Me vuelvo y la miro estupefacto. Me sonríe con ironía. Esto es lo que me irrita, estas preguntas irrelevantes que suelta de repente, subrayándolas con una sonrisa sardónica para dar la impresión de que ella sabe algo y no lo dice, más que nada para atormentarte. Pero no tiene ni idea, está dando palos de ciego.

—¿Cree que había niños y no los vimos?

—Tal vez no estuvieran allí cuando ustedes acudieron.

—Posiblemente, los mandaron a estudiar a Estados Unidos y por eso aún no los hemos encontrado —respondo con sarcasmo.

—No estoy hablando de niños mayores, sino de bebés —replica—. De dos años como máximo.

Ésta sabe algo y se divierte jugando conmigo al gato y al ratón. Opto por mostrarme amable, amistoso, a ver si consigo información. Señalo la silla que hay delante de mi mesa.

—Siéntese y hablamos —digo.

—Imposible, he de volver a los estudios. Otro día será.

De repente tiene prisa. Lo hace a propósito, la mala puta, para agobiarme.

Al abrir la puerta se topa con Zanasis, que en este momento entra con un documento en la mano. Se miran y Karayorgui le sonríe. Zanasis aparta la mirada apresuradamente pero ella sigue observándolo provocativamente. Parece que le gusta. No la culpo, porque Zanasis es un chico guapetón. Alto, moreno, robusto. Debería mandarle a hacer la corte a Karayorgui, así mataría dos pájaros de un tiro: averiguar si realmente sabe algo sobre los albaneses y me lo oculta, y descubrir si es lesbiana.

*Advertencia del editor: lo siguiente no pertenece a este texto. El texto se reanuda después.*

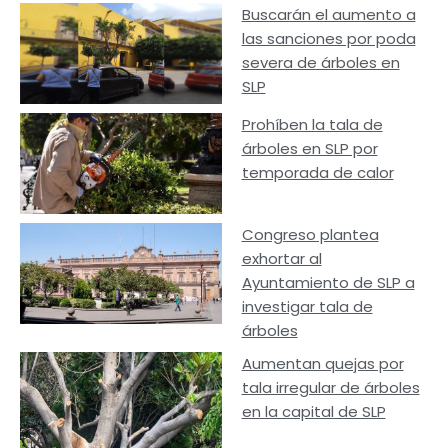
Buscarán el aumento a
las sanciones por poda
severa de árboles en
SLP
Prohíben la tala de
árboles en SLP por
temporada de calor
Congreso plantea
exhortar al
Ayuntamiento de SLP a
investigar tala de
árboles
Aumentan quejas por
tala irregular de árboles
en la capital de SLP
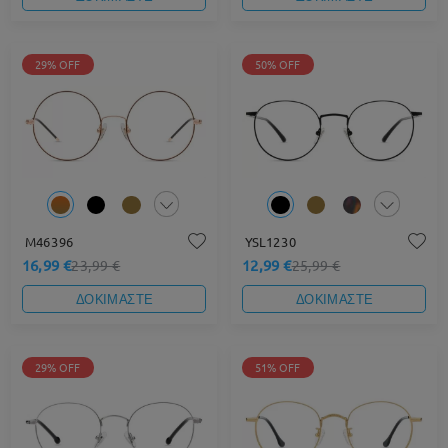
29% OFF
50% OFF
M46396
YSL1230
16,99 €
12,99 €
23,99 €
25,99 €
ΔΟΚΙΜΑΣΤΕ
ΔΟΚΙΜΑΣΤΕ
29% OFF
51% OFF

Esboza un gesto amistoso con la mano, como si me estuviera saludando, pero en realidad me está diciendo: «Ya puedes esperar sentado, idiota». Cierra la puerta a sus espaldas. Zanasis se acerca y me entrega el documento.

—El informe de la autopsia de los dos albaneses —dice.

La sonrisa que le ha dirigido Karayorgui le ha puesto nervioso y su mano tiembla al tenderme la hoja de papel. No sabe si lo he notado ni cómo voy a reaccionar.

—Bien —respondo—. Déjalo aquí y vete.

No tengo ganas de leerlo. ¿Qué novedad me va a decir? Lo que los cadáveres pudieran revelar saltaba a la vista. Excepto la hora exacta del asesinato, que tampoco es importante. Ni que el albanés dispusiera de una buena coartada y tuviésemos que rebatírsela. Y esta Karayorgui no sabe nada. Farolea, como todos los periodistas. Pretende picarme para que desembuche y así ella obtener ventaja. No hay niños. Si los hubiera lo sabríamos por los vecinos.